Intro
Wearables are hot these days. I already got used to wearing my Jawbone wristband 24/7 and after a year of using Pebble I’ll newer go back to my old Casio watch again. In this post I’ll put down a few words about my play with Google’s platform for everyday activities data collected from wearables – Fit
Google Fit is like a huge datastore for readings from sensors, most notable being of course Android based phones. It’s a datastore that is also pretty open 0 any application can read and write data in there. The complete data model can be found here. I’ll just briefly point out key elements:
- Datastreams – datastream is basically a source of data. It can be raw data like phone sensor readings or users input. There are also some more sophisticated datastreams as Google is doing some processing on it. Each datastream consists of many datapoints which are values of specific datatypes over time. Unfortunately, there is little documentation on how the values in specific streams are calculated. Only this post by David Schmidt gives some hints on what they mean
- Datasets – Datasets are just values of the datapoints over time. You cannot just get all data from a datastream. You have to query for a specific time range. Google expects you to provide start and end date as 64 bit integers with nanoseconds from epoch. This requires some calculations but makes the service future proof. So far I found nothing with such a precision in my data.

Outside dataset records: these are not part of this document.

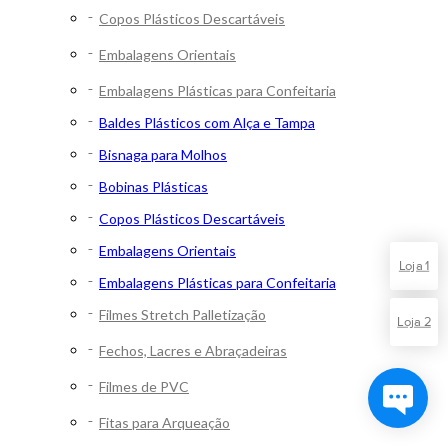
Copos Plásticos Descartáveis
Embalagens Orientais
Embalagens Plásticas para Confeitaria
Baldes Plásticos com Alça e Tampa
Bisnaga para Molhos
Bobinas Plásticas
Copos Plásticos Descartáveis
Embalagens Orientais
Loja 1
Embalagens Plásticas para Confeitaria
Filmes Stretch Palletização
Loja 2
Fechos, Lacres e Abraçadeiras
Filmes de PVC
Fitas para Arqueação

- Sessions – sessions are supposed to be used to record user activities . You input start date, end date and activity type to record what you were doing. Personally, I think Google guys copied the idea of recording activities by pressing the button on the Jawbone band. As of now my Google Fit app did not show any sessions even though I input a few activities in there
Getting the data
Having read the documentation I started playing, to figure out what Google knows about my living and training habits. The first natural choice to see `what’s in the data` was Google APIs Explorer. Just a few minutes of work with the tool proved the old saying about data analysis to be still true – 80% of time is spent on data preparation. Google’s tool wasn’t too friendly with input parameters and would kill the browser whenever the output file was larger than few hundred kilobytes. Certainly I needed another solution.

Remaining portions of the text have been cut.